W samych etapach doświadczamy wszystkiego, co znamy z poprzednich gier tego typu – ale znalazło się też miejsce na parę nowości, a powtórki łatwo się wybacza, widząc je w końcu w lepszej oprawie graficznej. Istotą opartych na prawdziwych bitwach misji są oczywiście wszechobecne skrypty, ale po setkach godzin spędzonych ostatnio w różnych sandboksach powitałem je niemal z ulgą! Tym większą, że w Call of Duty: WWII naprawdę potrafią zrobić wrażenie swoją wymownością lub niesamowitym wręcz rozmachem. Uczestniczymy w szaleńczej pogoni jeepem (co jest miłym ukłonem w stronę pierwszych odsłon serii), wspieramy towarzyszy karabinem snajperskim z wieży kościoła, patrzymy na konających żołnierzy na plaży Omaha i biegniemy przez las pośród spadających z jękiem konarów drzew. Nic z tego nie byłoby równie ekscytujące bez skryptów!
To szaleńcze tempo spowalniają od czasu do czasu sekwencje skradankowe – wykonane, niestety, tak sobie i pojawiające się zbyt często. Są bardzo łatwe, z obowiązkowym miernikiem zaniepokojenia wrogów i koniecznością używania wytłumionej broni, która – o dziwo – od razu alarmuje przeciwników, co dobrze odpowiada rzeczywistości. O wiele ciekawiej natomiast wypada etap, w którym musimy lawirować w przebraniu pomiędzy niemieckimi oficerami, uzbrojeni jedynie w... informacje pozyskane z fałszywych dokumentów! Niczym w przygodówkach Telltale Games należy szybko wybrać właściwą opcję dialogową, by nie wzbudzić podejrzeń. Całość jest oczywiście banalnie prosta, ale stanowi ciekawe urozmaicenie, zwłaszcza w połączeniu z eksploracją dość dużego budynku.
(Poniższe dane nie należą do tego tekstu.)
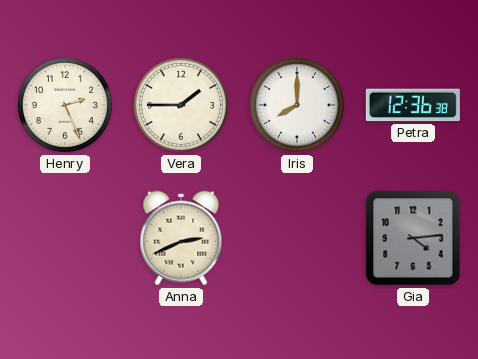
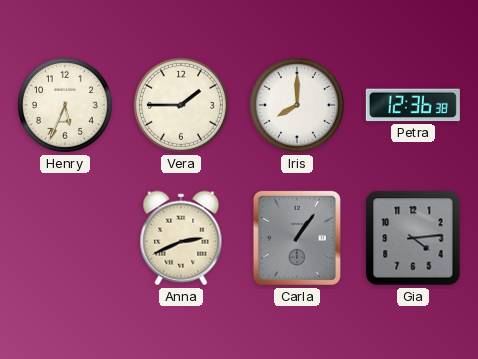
Henry: 2:26 -> 5:34
Carla: none -> 1:06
Zdradzę jeszcze, że misja szpiegowska w roli członkini ruchu oporu nie jest jedynym urozmaiceniem kampanii – na chwilę wcielamy się też w żołnierzy zupełnie innych formacji!
POWRÓT APTECZEK
Powrót do systemu apteczek generalnie wyszedł grze na plus w kontekście samego klimatu zabawy, natomiast nie wpływa znacząco na trudność rozgrywki. W wirze walki musimy zawsze poświęcić trochę czasu na opatrzenie się, co wymaga znalezienia ustronnego miejsca – zupełnie jak przy zwykłym czekaniu na odnowienie paska zdrowia. Na normalnym poziomie trudności nie ma też problemu z dostępnością apteczek. Można je znaleźć na mapie lub co jakiś czas dostać jedną od towarzysza z drużyny. Momenty, gdy mi ich naprawdę brakowało, zdarzały się sporadycznie.